* **WHAT YOU HAVE TO DO**
Would you give the listing again exactly, without its images?

* **RECORDS SHOWN**
┄┄┄┄┄┄┄┄┄┄┄┄┄┄┄┄┄┄┄┄

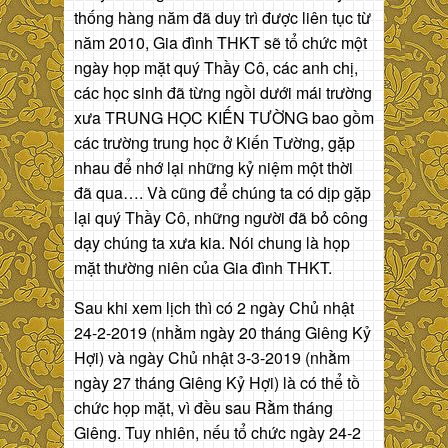
thống hàng năm đã duy trì được liên tục từ
năm 2010, Gia đình THKT sẽ tổ chức một
ngày họp mặt quý Thầy Cô, các anh chị,
các học sinh đã từng ngồi dưới mái trường
xưa TRUNG HỌC KIẾN TƯỜNG bao gồm
các trường trung học ở Kiến Tường, gặp
nhau để nhớ lại những kỷ niệm một thời
đã qua…. Và cũng để chúng ta có dịp gặp
lại quý Thầy Cô, những người đã bỏ công
dạy chúng ta xưa kia. Nói chung là họp
mặt thường niên của Gia đình THKT.
Sau khi xem lịch thì có 2 ngày Chủ nhật
24-2-2019 (nhằm ngày 20 tháng Giêng Kỷ
Hợi) và ngày Chủ nhật 3-3-2019 (nhằm
ngày 27 tháng Giêng Kỷ Hợi) là có thể tồ
chức họp mặt, vì đều sau Rằm tháng
Giêng. Tuy nhiên, nếu tổ chức ngày 24-2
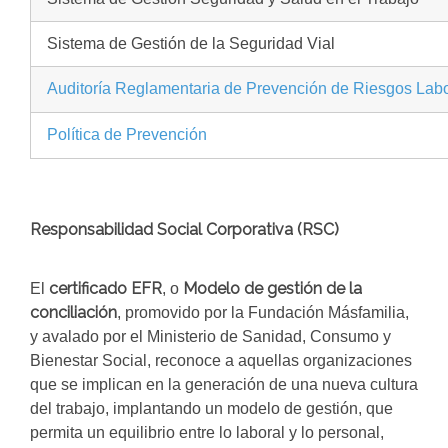
Sistema de Gestión de la Seguridad Vial
Auditoría Reglamentaria de Prevención de Riesgos Lab
Política de Prevención
Responsabilidad Social Corporativa (RSC)
certificado EFR
Modelo de gestión de la
El
, o
conciliación
, promovido por la Fundación Másfamilia,
y avalado por el Ministerio de Sanidad, Consumo y
Bienestar Social, reconoce a aquellas organizaciones
que se implican en la generación de una nueva cultura
del trabajo, implantando un modelo de gestión, que
permita un equilibrio entre lo laboral y lo personal,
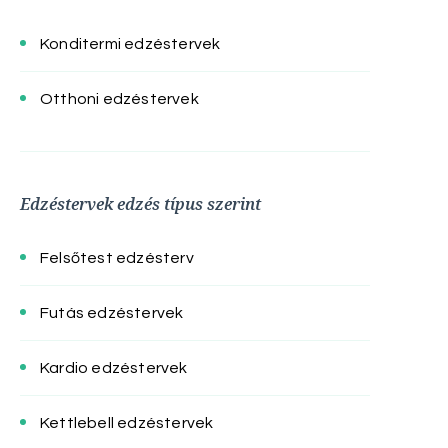
Konditermi edzéstervek
Otthoni edzéstervek
Edzéstervek edzés típus szerint
Felsőtest edzésterv
Futás edzéstervek
Kardio edzéstervek
Kettlebell edzéstervek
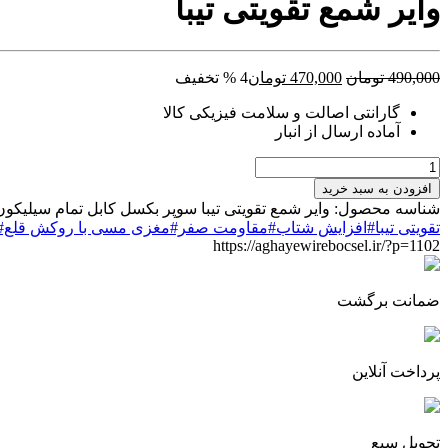
وایر شمع تقویتی تیبا
قیمت
قیمت
490,000
تومان
470,000
تومان
4 % تخفیف
اصلی:
فعلی:
گارانتی اصالت و سلامت فیزیکی کالا
490,000 تومان
470,000 تومان.
آماده ارسال از انبار
بود.
وایر
شمع
افزودن به سبد خرید
تقویتی
شناسه محصول:
وایر شمع تقویتی تیبا سوپر بکسل کابل تمام سیلیکون گرید +A با مغزی مس قلع اندود شده مقاومت صفر و سرسیمها
تیبا
تقویتی تیبا#افزایش شتاب#مقاومت صفر#مغزی مسی با روکش قلع#کابل سیلیکونی گرید 
عدد
https://aghayewirebocsel.ir/?p=1102
ضمانت برگشت
پرداخت آنلاین
تحویل سیع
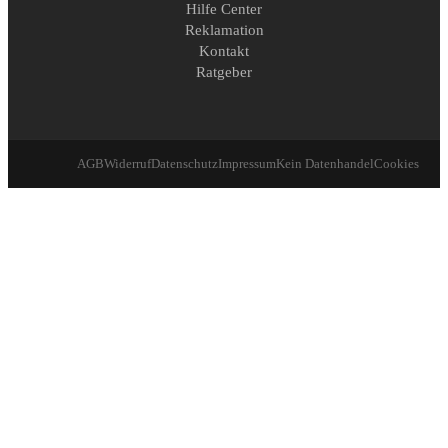
Hilfe Center
Reklamation
Kontakt
Ratgeber
AGB
Widerruf
Datenschutz
Impressum
Kein Datenhandel
Cookies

┄┄┄┄┄┄┄┄┄┄┄┄┄┄┄┄┄┄┄┄

* **ANSWER SPACE**
thống hàng năm đã duy trì được liên tục từ
năm 2010, Gia đình THKT sẽ tổ chức một
ngày họp mặt quý Thầy Cô, các anh chị,
các học sinh đã từng ngồi dưới mái trường
xưa TRUNG HỌC KIẾN TƯỜNG bao gồm
các trường trung học ở Kiến Tường, gặp
nhau để nhớ lại những kỷ niệm một thời
đã qua…. Và cũng để chúng ta có dịp gặp
lại quý Thầy Cô, những người đã bỏ công
dạy chúng ta xưa kia. Nói chung là họp
mặt thường niên của Gia đình THKT.
Sau khi xem lịch thì có 2 ngày Chủ nhật
24-2-2019 (nhằm ngày 20 tháng Giêng Kỷ
Hợi) và ngày Chủ nhật 3-3-2019 (nhằm
ngày 27 tháng Giêng Kỷ Hợi) là có thể tồ
chức họp mặt, vì đều sau Rằm tháng
Giêng. Tuy nhiên, nếu tổ chức ngày 24-2
Sistema de Gestión de la Seguridad Vial
Auditoría Reglamentaria de Prevención de Riesgos Lab
Política de Prevención
Responsabilidad Social Corporativa (RSC)
certificado EFR
Modelo de gestión de la
El
, o
conciliación
, promovido por la Fundación Másfamilia,
y avalado por el Ministerio de Sanidad, Consumo y
Bienestar Social, reconoce a aquellas organizaciones
que se implican en la generación de una nueva cultura
del trabajo, implantando un modelo de gestión, que
permita un equilibrio entre lo laboral y lo personal,
Konditermi edzéstervek
Otthoni edzéstervek
Edzéstervek edzés típus szerint
Felsőtest edzésterv
Futás edzéstervek
Kardio edzéstervek
Kettlebell edzéstervek
وایر شمع تقویتی تیبا
قیمت
قیمت
490,000
تومان
470,000
تومان
4 % تخفیف
اصلی:
فعلی:
گارانتی اصالت و سلامت فیزیکی کالا
490,000 تومان
470,000 تومان.
آماده ارسال از انبار
بود.
وایر
شمع
افزودن به سبد خرید
تقویتی
شناسه محصول:
وایر شمع تقویتی تیبا سوپر بکسل کابل تمام سیلیکون گرید +A با مغزی مس قلع اندود شده مقاومت صفر و سرسیمها
تیبا
تقویتی تیبا#افزایش شتاب#مقاومت صفر#مغزی مسی با روکش قلع#کابل سیلیکونی گرید 
عدد
https://aghayewirebocsel.ir/?p=1102
ضمانت برگشت
پرداخت آنلاین
تحویل سیع
Hilfe Center
Reklamation
Kontakt
Ratgeber
AGB
Widerruf
Datenschutz
Impressum
Kein Datenhandel
Cookies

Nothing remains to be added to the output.